None of the guards requested medical help. The judge concluded it was further evidence of the guards’ “deliberate indifference” to Sabbie’s deteriorating condition.
Under state regulations, jailers are supposed to check on inmates who are in a segregation cell every half hour. Two LaSalle jailers were later found to have falsified paperwork saying the checks were done when they really hadn’t been.
One of those two jailers had only been working for LaSalle for about three weeks when Sabbie died.
She testified Hopkins told her to leave Sabbie alone. Several times that night, she said she looked in the cell and saw Sabbie lying on the ground. His pants were still pulled down and his genitals were showing.
She said based on what she had been taught, she thought as long as she could “detect breathing or respiration, there was no need to call medical help,” according the judge’s ruling.
The jailer also testified she was trained to fill out paperwork saying security checks were done, even if they were not. Another jailer who was supposed to be checking on Sabbie testified that it was “normal practice” to write down checks and then leave them even if an officer did not do all of them. He said he had done it “countless times.”
The jailer, who on the job for three weeks, had what’s known as a temporary license and had not completed her state-mandated training.
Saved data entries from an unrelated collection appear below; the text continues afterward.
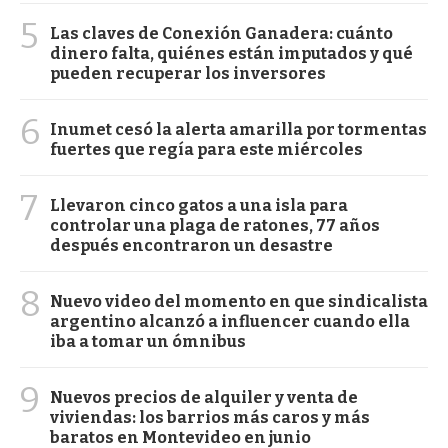
5
Las claves de Conexión Ganadera: cuánto
dinero falta, quiénes están imputados y qué
pueden recuperar los inversores
6
Inumet cesó la alerta amarilla por tormentas
fuertes que regía para este miércoles
7
Llevaron cinco gatos a una isla para
controlar una plaga de ratones, 77 años
después encontraron un desastre
8
Nuevo video del momento en que sindicalista
argentino alcanzó a influencer cuando ella
iba a tomar un ómnibus
9
Nuevos precios de alquiler y venta de
viviendas: los barrios más caros y más
baratos en Montevideo en junio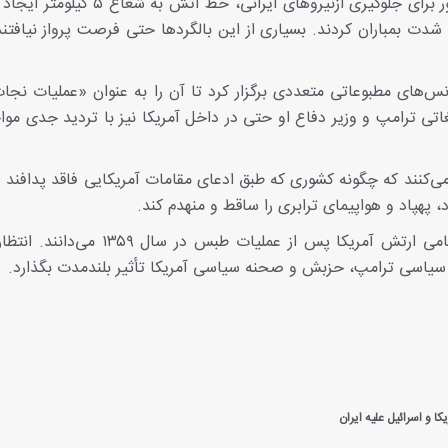
پس از خروج نیروهای آمریکایی، جنگنده‌های این کشور برای جلوگیری ازنیروهای ایران
به شدت بمباران کردند. بسیاری از این بالگردها حتی فرصت پرواز نیافتن
‌های مطبوعاتی متعددی برگزار کرد تا آن را به عنوان «عملیات نجات
اتی ترامپ و وزیر دفاع او حتی در داخل آمریکا نیز با تردید جدی مو
می‌کنند که چگونه کشوری که طبق ادعای مقامات آمریکایی فاقد پدافند 
 پهپاد و هواپیمای ترابری را ساقط و منهدم کند.
کارشناسان این شکست را بدترین و مفتضح‌ترین ناکامی ارتش آمریکا پس از عملیات طب
ه سیاسی ترامپ، حزبش و صحنه سیاسی آمریکا تأثیر بلندمدت بگذارد.
ا و اسرائیل علیه ایران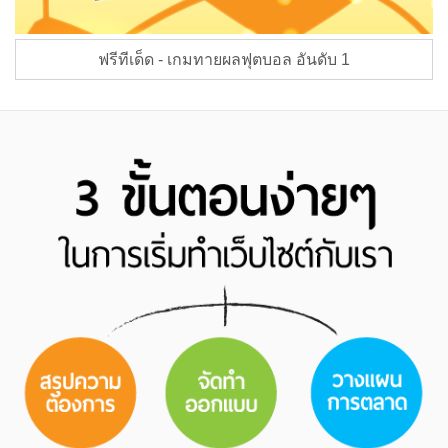
ฟรีทีเด็ด - เกมทายผลฟุตบอล อันดับ 1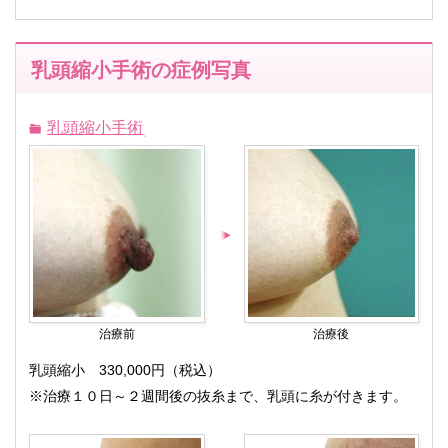
乳頭縮小手術の症例写真
乳頭縮小手術
治療前
治療後
乳頭縮小 330,000円（税込）
※治療１０日～２週間後の抜糸まで、乳頭に糸が付きます。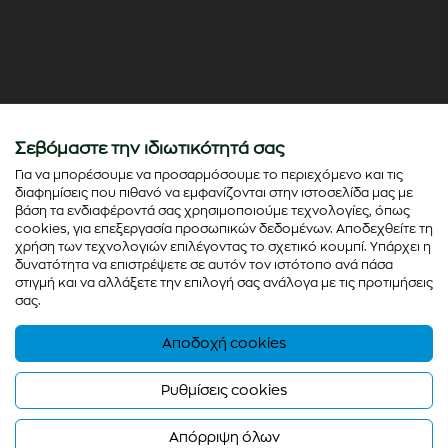
Σεβόμαστε την ιδιωτικότητά σας
Για να μπορέσουμε να προσαρμόσουμε το περιεχόμενο και τις
διαφημίσεις που πιθανό να εμφανίζονται στην ιστοσελίδα μας με
βάση τα ενδιαφέροντά σας χρησιμοποιούμε τεχνολογίες, όπως
cookies, για επεξεργασία προσωπικών δεδομένων. Αποδεχθείτε τη
χρήση των τεχνολογιών επιλέγοντας το σχετικό κουμπί. Υπάρχει η
δυνατότητα να επιστρέψετε σε αυτόν τον ιστότοπο ανά πάσα
στιγμή και να αλλάξετε την επιλογή σας ανάλογα με τις προτιμήσεις
σας.
Αποδοχή cookies
© Copyright 2026 - colorato.net All rights reserved
Powered by
Thinx
- Running on
Wefia
Ρυθμίσεις cookies
Απόρριψη όλων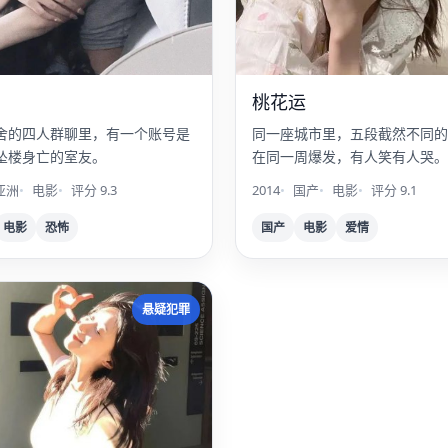
桃花运
舍的四人群聊里，有一个账号是
同一座城市里，五段截然不同的
坠楼身亡的室友。
在同一周爆发，有人笑有人哭。
亚洲
电影
评分 9.3
2014
国产
电影
评分 9.1
电影
恐怖
国产
电影
爱情
悬疑犯罪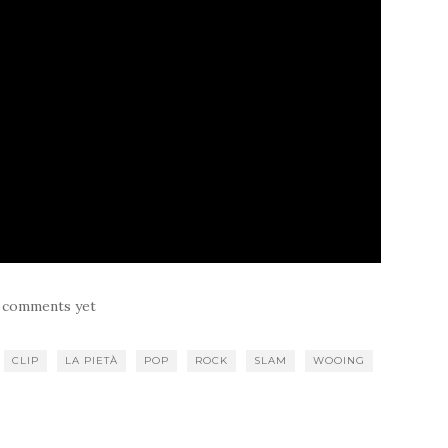
 comments yet
CLIP
LA PIETÀ
POP
ROCK
SLAM
WOOING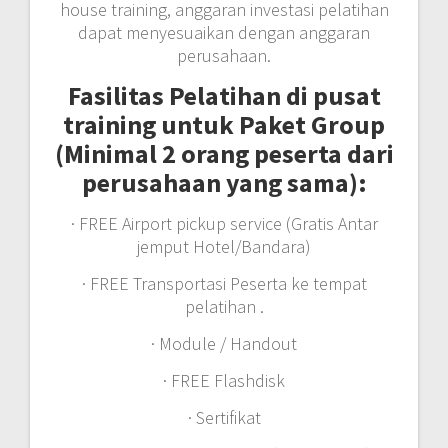
house training, anggaran investasi pelatihan
dapat menyesuaikan dengan anggaran
perusahaan.
Fasilitas Pelatihan di pusat
training untuk Paket Group
(Minimal 2 orang peserta dari
perusahaan yang sama):
· FREE Airport pickup service (Gratis Antar
jemput Hotel/Bandara)
· FREE Transportasi Peserta ke tempat
pelatihan .
· Module / Handout
· FREE Flashdisk
· Sertifikat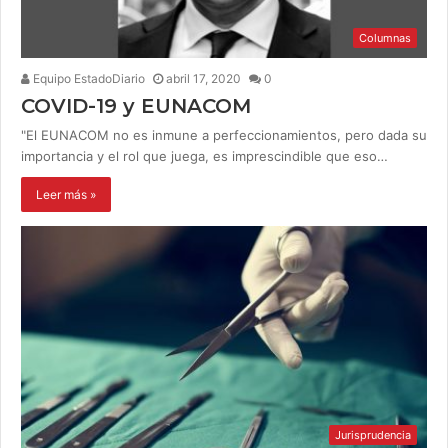
Columnas
Equipo EstadoDiario
abril 17, 2020
0
COVID-19 y EUNACOM
"El EUNACOM no es inmune a perfeccionamientos, pero dada su
importancia y el rol que juega, es imprescindible que eso…
Leer más »
Jurisprudencia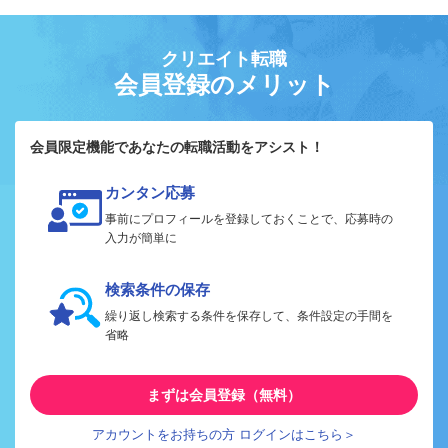
クリエイト転職
会員登録のメリット
会員限定機能であなたの転職活動をアシスト！
カンタン応募
事前にプロフィールを登録しておくことで、応募時の
入力が簡単に
検索条件の保存
繰り返し検索する条件を保存して、条件設定の手間を
省略
まずは会員登録（無料）
アカウントをお持ちの方 ログインはこちら＞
Guards can work in a jail with a temporary license with no training required for up to a year.
The jailer testified that she received five days of classroom training but that her five days of on-the-job training was cut to two days because the jail was understaffed. Yet jail records indicated she had received all five days on the job training. She said jailers signed that they had received the training before it even started.
Jailers testified that LaSalle gave them no training to recognize the potential signs that inmates may be in medical distress. Inmates like Sabbie who did need additional medical monitoring were placed in medical observation cells where they were monitored not by medical personnel but guards with no medical training.
“Not only is there evidence LaSalle failed to train its officers on their constitutional obligations, there is also evidence Lasalle affirmatively taught its officers not to summon care so long as the inmates were ‘alive and breathing,’” the judge wrote.
Craven rejected a motion filed by Bowie County and Texarkana, Ark. seeking to remove themselves from the lawsuit. The county and city entered into contracts with LaSalle is solely responsible for the operations of the jail. The judge concluded the city and the county cannot contract away their liability.
LaSalle took over operations of the jail in 2013. The county extended the company’s contract for another year last month.